Unlike ATMs that can be used by customers of any bank, CDMs are only for those holding accounts of the same bank. A maximum of Rs.50,000 could be deposited per transaction. Axis Bank says as per RBI guideline, “you may deposit Rs.49,950 per account per day if your PAN number is not recorded with the bank.” With PAN, any amount many transactions are permitted, sources in banking industry add.
Since the objective is to minimise cash on hand, CDMs in commercial hubs can make a difference. With awareness levels seemingly low, officials of banks agree the Model Code could work in favour of the machines. Cash above Rs.50,000, when moved without supporting documents, is liable to be seized by the election authorities. While chambers of commerce and trade bodies cite various instances, what is interesting is that even a nationalised bank felt the heat when several lakh rupees transported from Thiruvannamalai to Chennai came under the EC scanner.
One reason for less awareness is that most of the machines are onsite – located in bank branches. “It is a good idea”, Chennai region HPCL Dealer Association president Geetha Mathew says about CDM, adding “petrol bunks will be discussing about it soon.” SBI official says there are no additional charges.

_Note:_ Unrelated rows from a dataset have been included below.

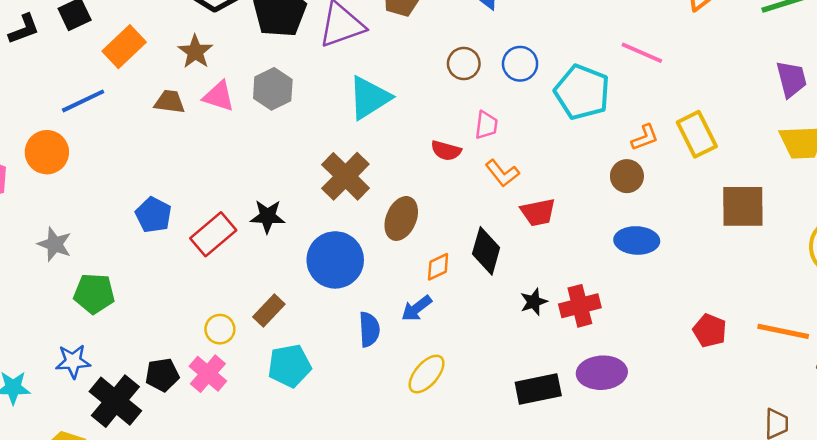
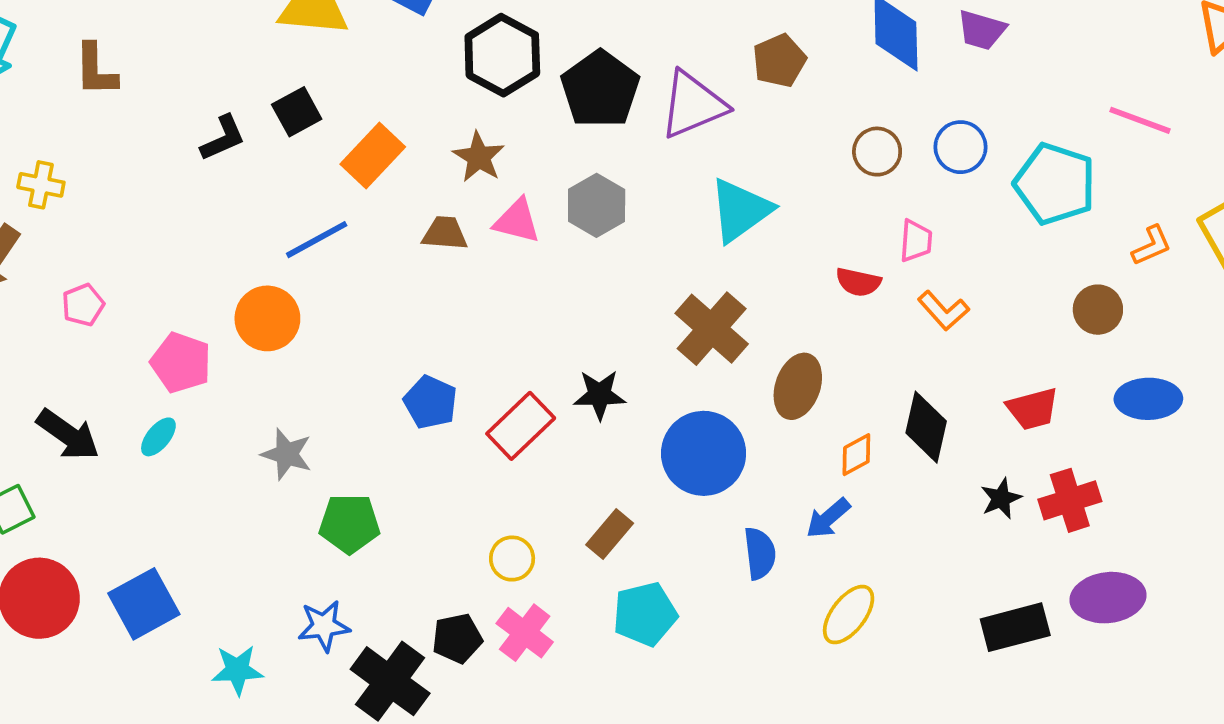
brown circle: (627, 176) -> (1098, 310), moved
red trapezoid: (538, 212) -> (1033, 409), moved
yellow circle: (220, 329) -> (512, 559), moved

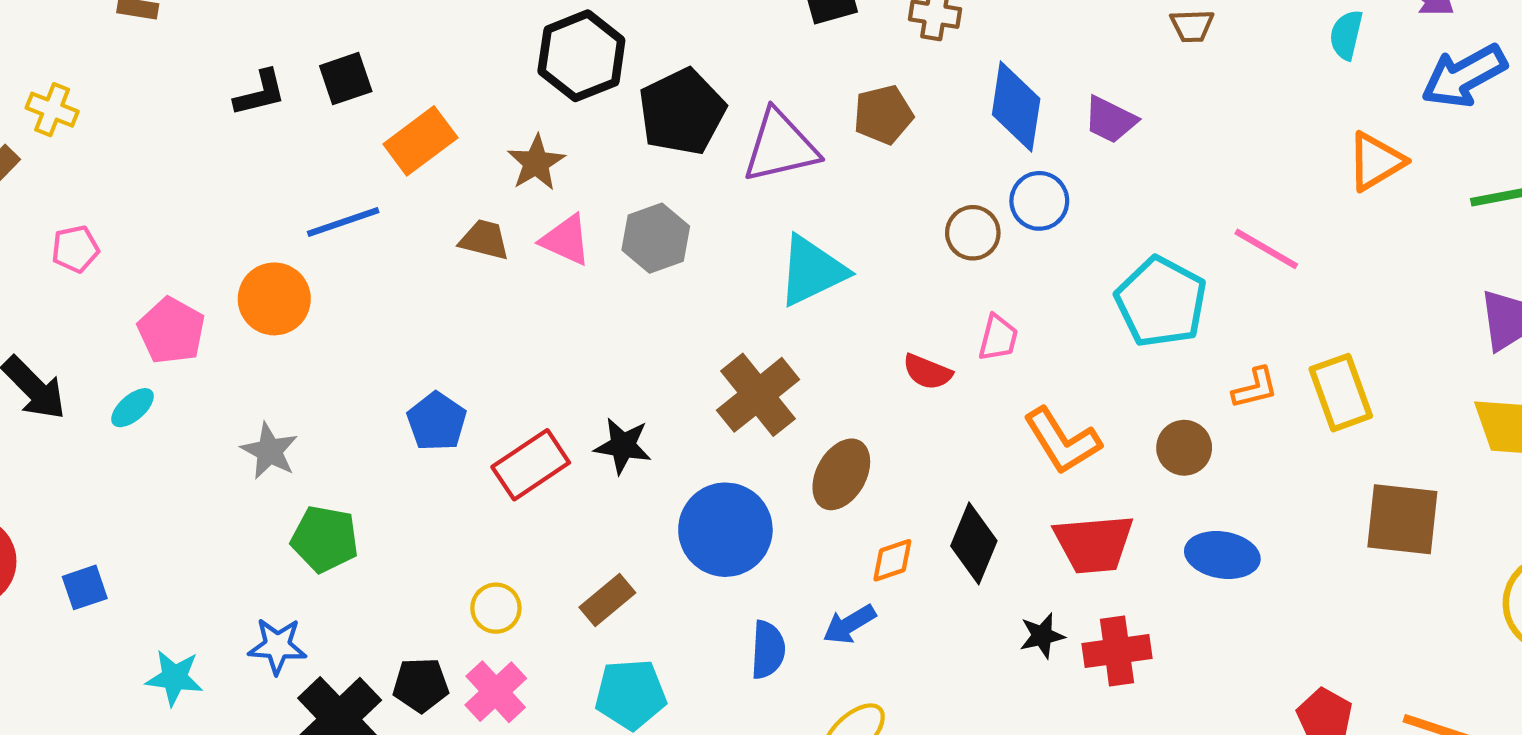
blue circle: (960, 147) -> (1039, 201), moved
orange L-shape: (943, 311) -> (1062, 441), moved, size x1.4
red trapezoid: (1033, 409) -> (1094, 544), size x1.4
blue square: (144, 604) -> (85, 587), size x0.6

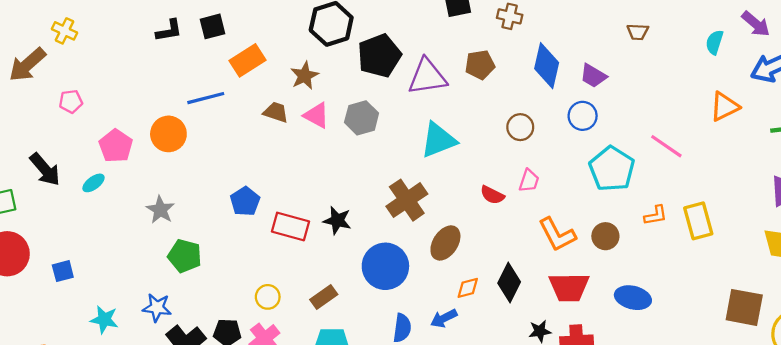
blue circle: (1039, 201) -> (583, 116), moved
brown circle: (1184, 448) -> (605, 236), moved
red rectangle: (531, 465) -> (290, 226), turned 45
brown square: (1402, 519) -> (744, 307), moved

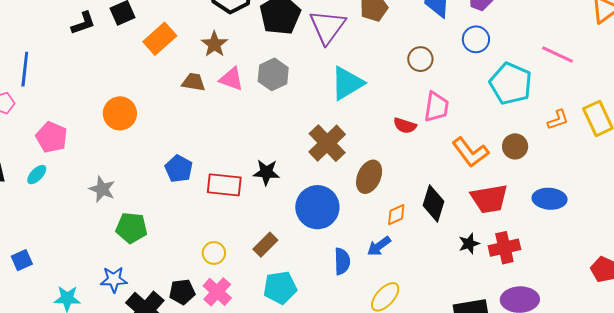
purple triangle: (427, 77) -> (327, 27), turned -36
blue line: (206, 98) -> (25, 69), moved, turned -60
orange circle: (168, 134) -> (120, 113), moved
pink trapezoid: (529, 181) -> (436, 107), size x1.4

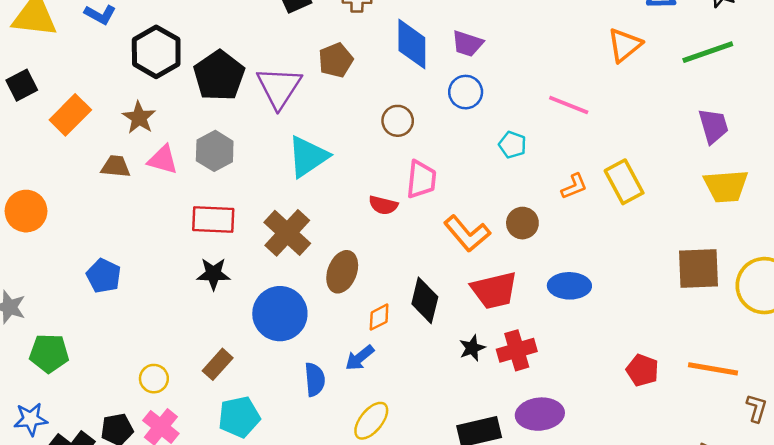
cyan pentagon: (511, 84) -> (512, 145), size x0.5
red rectangle: (224, 185) -> (213, 219), moved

A senior official of a nationalised bank says CDMs come in two versions. One of them priced around Rs.3 lakh requires manual intervention in certain scenarios, especially when depositor and the machine differ on the sum deposited. The other variant is fully automated, costs Rs.10-12 lakh and can be used round the clock for accepting and dispensing cash. Banks could not, however, go for the dual, economically viable option as RBI does not allow recycle of money.